RECORD EXTRACTS:
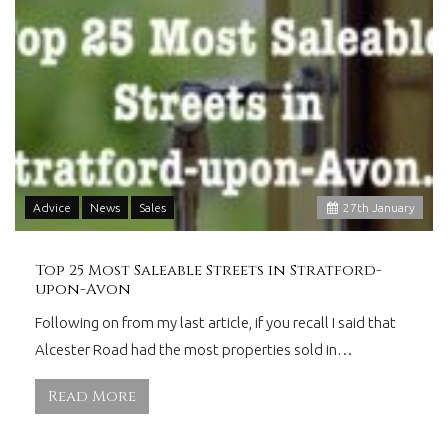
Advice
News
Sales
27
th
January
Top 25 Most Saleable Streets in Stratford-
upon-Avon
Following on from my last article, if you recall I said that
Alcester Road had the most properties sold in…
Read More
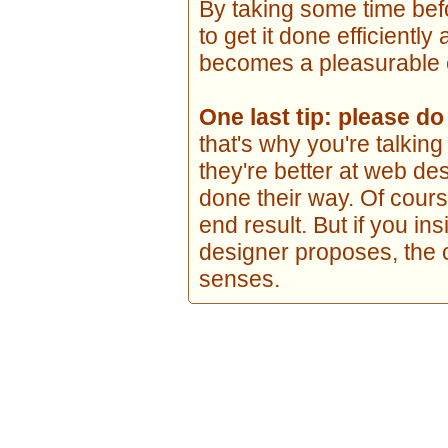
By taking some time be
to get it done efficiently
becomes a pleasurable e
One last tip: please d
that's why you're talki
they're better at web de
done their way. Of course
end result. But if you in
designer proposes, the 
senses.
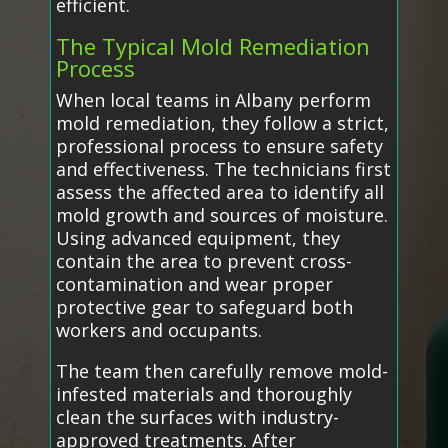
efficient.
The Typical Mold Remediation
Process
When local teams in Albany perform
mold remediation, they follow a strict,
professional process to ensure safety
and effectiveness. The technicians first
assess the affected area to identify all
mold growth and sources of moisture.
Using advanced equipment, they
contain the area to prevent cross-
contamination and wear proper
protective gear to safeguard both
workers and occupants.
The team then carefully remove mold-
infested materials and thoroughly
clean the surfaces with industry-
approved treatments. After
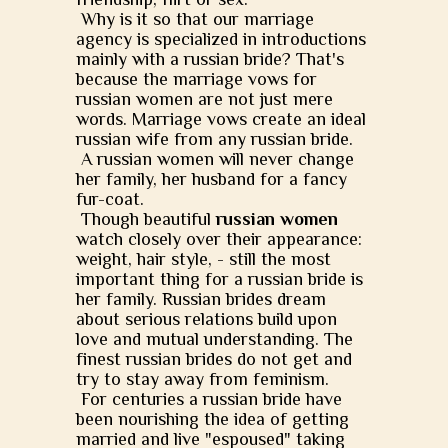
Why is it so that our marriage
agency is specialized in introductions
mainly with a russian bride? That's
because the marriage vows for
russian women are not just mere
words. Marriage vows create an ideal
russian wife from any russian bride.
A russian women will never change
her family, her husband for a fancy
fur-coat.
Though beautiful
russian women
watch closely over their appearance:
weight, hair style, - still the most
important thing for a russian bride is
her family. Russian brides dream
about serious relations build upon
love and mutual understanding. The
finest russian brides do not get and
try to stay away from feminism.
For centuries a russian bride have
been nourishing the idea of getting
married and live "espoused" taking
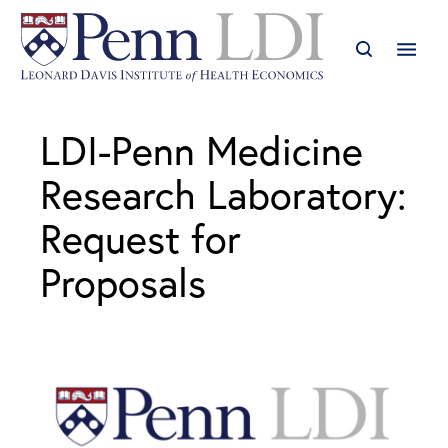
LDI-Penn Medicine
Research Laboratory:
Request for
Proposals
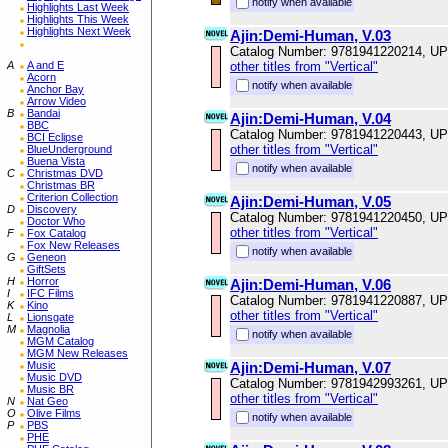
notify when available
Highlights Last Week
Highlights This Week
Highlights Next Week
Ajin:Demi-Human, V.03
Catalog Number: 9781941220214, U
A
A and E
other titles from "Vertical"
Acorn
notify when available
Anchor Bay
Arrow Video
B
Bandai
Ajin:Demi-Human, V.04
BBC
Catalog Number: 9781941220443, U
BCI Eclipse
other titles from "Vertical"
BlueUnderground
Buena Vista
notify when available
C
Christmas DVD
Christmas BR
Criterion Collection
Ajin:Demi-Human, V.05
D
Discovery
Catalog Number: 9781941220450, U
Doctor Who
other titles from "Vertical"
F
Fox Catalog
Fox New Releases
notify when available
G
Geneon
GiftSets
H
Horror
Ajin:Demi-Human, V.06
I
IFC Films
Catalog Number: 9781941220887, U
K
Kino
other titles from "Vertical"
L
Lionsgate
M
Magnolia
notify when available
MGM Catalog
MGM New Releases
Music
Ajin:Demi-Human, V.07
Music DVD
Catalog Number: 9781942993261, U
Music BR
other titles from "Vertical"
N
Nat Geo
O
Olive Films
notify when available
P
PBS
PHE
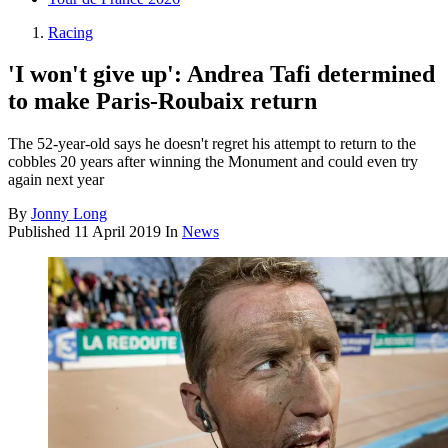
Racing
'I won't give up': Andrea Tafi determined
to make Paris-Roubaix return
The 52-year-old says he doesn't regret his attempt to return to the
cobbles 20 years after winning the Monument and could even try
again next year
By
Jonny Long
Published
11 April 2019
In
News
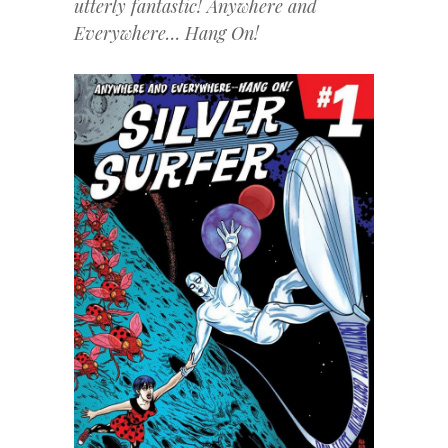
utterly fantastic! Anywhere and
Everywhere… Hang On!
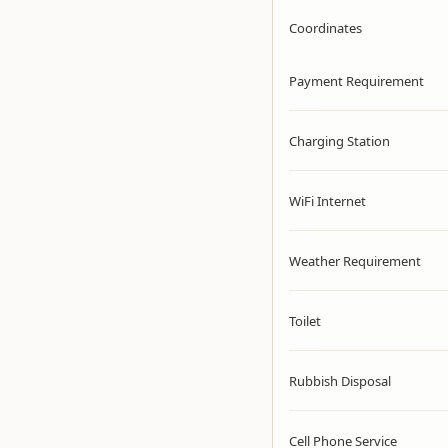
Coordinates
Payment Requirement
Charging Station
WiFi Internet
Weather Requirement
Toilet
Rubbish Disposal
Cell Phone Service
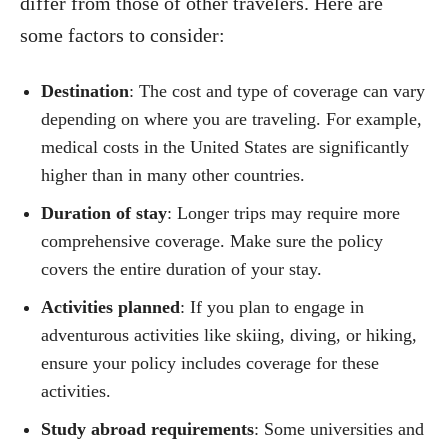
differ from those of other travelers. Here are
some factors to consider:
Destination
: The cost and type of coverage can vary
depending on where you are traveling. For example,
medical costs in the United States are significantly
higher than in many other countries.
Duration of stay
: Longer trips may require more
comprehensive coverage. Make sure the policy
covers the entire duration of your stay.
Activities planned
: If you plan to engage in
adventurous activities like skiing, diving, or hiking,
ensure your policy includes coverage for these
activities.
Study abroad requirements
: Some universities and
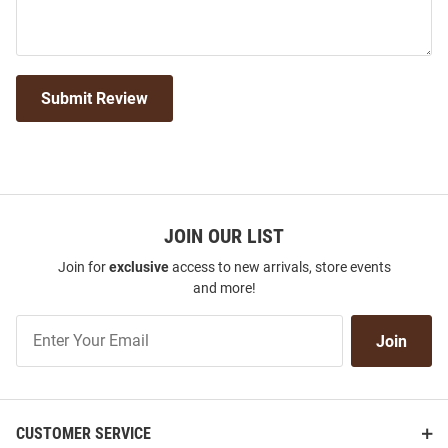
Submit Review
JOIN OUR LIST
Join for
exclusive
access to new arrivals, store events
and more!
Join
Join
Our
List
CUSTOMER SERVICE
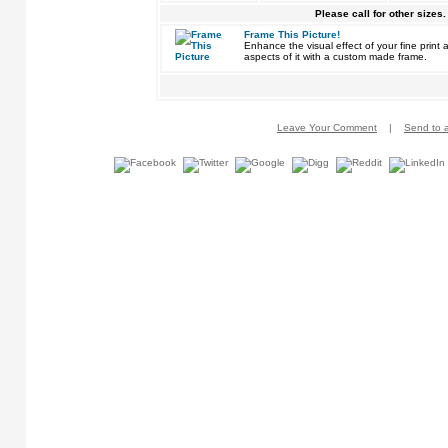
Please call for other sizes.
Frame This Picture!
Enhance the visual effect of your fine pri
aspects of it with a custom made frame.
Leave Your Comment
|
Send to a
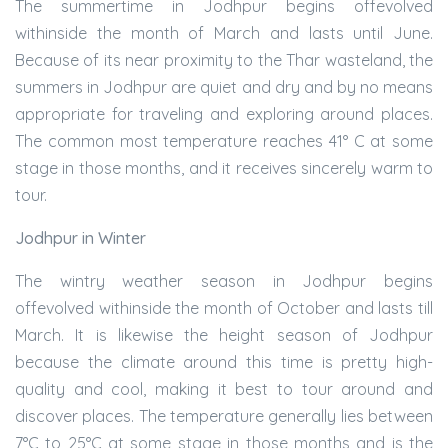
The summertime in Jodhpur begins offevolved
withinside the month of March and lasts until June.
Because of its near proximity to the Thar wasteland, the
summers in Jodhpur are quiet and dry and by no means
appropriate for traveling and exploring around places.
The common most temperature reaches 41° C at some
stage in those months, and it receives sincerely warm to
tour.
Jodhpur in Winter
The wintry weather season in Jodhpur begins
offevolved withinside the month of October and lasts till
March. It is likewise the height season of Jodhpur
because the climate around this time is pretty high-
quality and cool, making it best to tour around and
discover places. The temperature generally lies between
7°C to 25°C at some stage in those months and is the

BRIEF: Your task is to set down each line above verbatim while excluding the pictures.

ANSWER BOX:
Advice
News
Sales
27
th
January
Top 25 Most Saleable Streets in Stratford-
upon-Avon
Following on from my last article, if you recall I said that
Alcester Road had the most properties sold in…
Read More
By taking some time be
to get it done efficiently
becomes a pleasurable e
One last tip: please d
that's why you're talki
they're better at web de
done their way. Of course
end result. But if you in
designer proposes, the 
senses.
efficient.
The Typical Mold Remediation
Process
When local teams in Albany perform
mold remediation, they follow a strict,
professional process to ensure safety
and effectiveness. The technicians first
assess the affected area to identify all
mold growth and sources of moisture.
Using advanced equipment, they
contain the area to prevent cross-
contamination and wear proper
protective gear to safeguard both
workers and occupants.
The team then carefully remove mold-
infested materials and thoroughly
clean the surfaces with industry-
approved treatments. After
Why is it so that our marriage
agency is specialized in introductions
mainly with a russian bride? That's
because the marriage vows for
russian women are not just mere
words. Marriage vows create an ideal
russian wife from any russian bride.
A russian women will never change
her family, her husband for a fancy
fur-coat.
Though beautiful
russian women
watch closely over their appearance:
weight, hair style, - still the most
important thing for a russian bride is
her family. Russian brides dream
about serious relations build upon
love and mutual understanding. The
finest russian brides do not get and
try to stay away from feminism.
For centuries a russian bride have
been nourishing the idea of getting
married and live "espoused" taking
LDI-Penn Medicine
Research Laboratory:
Request for
Proposals
notify when available
Highlights Last Week
Highlights This Week
Highlights Next Week
Ajin:Demi-Human, V.03
Catalog Number: 9781941220214, U
A
A and E
other titles from "Vertical"
Acorn
notify when available
Anchor Bay
Arrow Video
B
Bandai
Ajin:Demi-Human, V.04
BBC
Catalog Number: 9781941220443, U
BCI Eclipse
other titles from "Vertical"
BlueUnderground
Buena Vista
notify when available
C
Christmas DVD
Christmas BR
Criterion Collection
Ajin:Demi-Human, V.05
D
Discovery
Catalog Number: 9781941220450, U
Doctor Who
other titles from "Vertical"
F
Fox Catalog
Fox New Releases
notify when available
G
Geneon
GiftSets
H
Horror
Ajin:Demi-Human, V.06
I
IFC Films
Catalog Number: 9781941220887, U
K
Kino
other titles from "Vertical"
L
Lionsgate
M
Magnolia
notify when available
MGM Catalog
MGM New Releases
Music
Ajin:Demi-Human, V.07
Music DVD
Catalog Number: 9781942993261, U
Music BR
other titles from "Vertical"
N
Nat Geo
O
Olive Films
notify when available
P
PBS
PHE
Racing
'I won't give up': Andrea Tafi determined
to make Paris-Roubaix return
The 52-year-old says he doesn't regret his attempt to return to the
cobbles 20 years after winning the Monument and could even try
again next year
By
Jonny Long
Published
11 April 2019
In
News
utterly fantastic! Anywhere and
Everywhere… Hang On!
Coordinates
Payment Requirement
Charging Station
WiFi Internet
Weather Requirement
Toilet
Rubbish Disposal
Cell Phone Service
differ from those of other travelers. Here are
some factors to consider:
Destination
: The cost and type of coverage can vary
depending on where you are traveling. For example,
medical costs in the United States are significantly
higher than in many other countries.
Duration of stay
: Longer trips may require more
comprehensive coverage. Make sure the policy
covers the entire duration of your stay.
Activities planned
: If you plan to engage in
adventurous activities like skiing, diving, or hiking,
ensure your policy includes coverage for these
activities.
Study abroad requirements
: Some universities and
Submit Review
JOIN OUR LIST
Join for
exclusive
access to new arrivals, store events
and more!
Join
Join
Our
List
CUSTOMER SERVICE
Please call for other sizes.
Frame This Picture!
Enhance the visual effect of your fine pri
aspects of it with a custom made frame.
Leave Your Comment
|
Send to a
The summertime in Jodhpur begins offevolved
withinside the month of March and lasts until June.
Because of its near proximity to the Thar wasteland, the
summers in Jodhpur are quiet and dry and by no means
appropriate for traveling and exploring around places.
The common most temperature reaches 41° C at some
stage in those months, and it receives sincerely warm to
tour.
Jodhpur in Winter
The wintry weather season in Jodhpur begins
offevolved withinside the month of October and lasts till
March. It is likewise the height season of Jodhpur
because the climate around this time is pretty high-
quality and cool, making it best to tour around and
discover places. The temperature generally lies between
7°C to 25°C at some stage in those months and is the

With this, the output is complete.